Monday, February 11, 2008

Fayum Neolithic update Here's more on that whole big Neolithic site linked to earlier. (this via the EEF) New stone age in Fayoum

At the site, known as Z-Basin, on the north shore of Lake Qaroun, an archaeological and geological team from University College of Los Angeles (UCLA) and Rijksuniversiteit Groningen (RUG) stumbled upon what is believed to be the most complete Neolithic settlement ever found in Fayoum.

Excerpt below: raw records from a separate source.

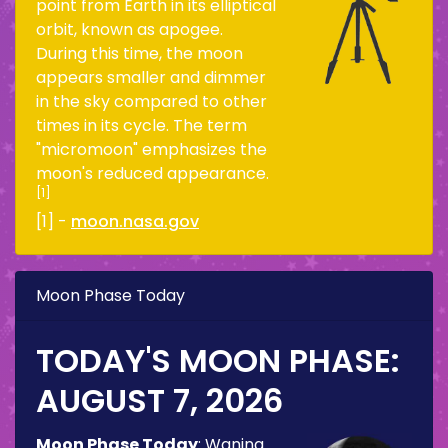
point from Earth in its elliptical
orbit, known as apogee.
During this time, the moon
appears smaller and dimmer
in the sky compared to other
times in its cycle. The term
"micromoon" emphasizes the
moon's reduced appearance.
[1]
[1] -
moon.nasa.gov
Moon Phase Today
TODAY'S MOON PHASE:
AUGUST 7, 2026
Moon Phase Today
:
Waning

This discovery was made when the team was surveying the site to study fluctuations in the lake level which caused artefacts to be either covered with metres of sediment or dramatically displaced by erosion.

This site was previously excavated in 1925 by Gertund Caton-Thompson, who found several Neolithic remains. This time the magnetic survey revealed that the settlement was much larger than expected and that the area excavated by Thompson was only a fraction of the site.


Apparently, the earlier stories were conflating finds of Greco-Roman and Neolithic. I don't recall exactly the locations (don't have my references handy either), but either Caton-Thompson's Kom W and/or Kom K are located in Z Basin. This is one of the more major Neolithic sites in the Fayum and if C-T only excavated part of it, there could be significant stuff left to find.

There's been something of an odd dichotomy for the Neolithic in the Fayum. On the one hand, you've got some fairly substantial sites that C-T found, including grain silos and such that indicate a heavy reliance on agricultural products and silos that suggest a pretty good degree of sedentism. OTOH, Wenke's site in the southwest (see some summary here) seems a lot more reflective of mobile groups with a substantial reliance on wild flora and fauna and no structures at all. It's been something of a quandary how sedentary and dependent on domesticates the Neolithic Fayumis really were. If the Kom W/K site is really much larger it should provide a LOT more data.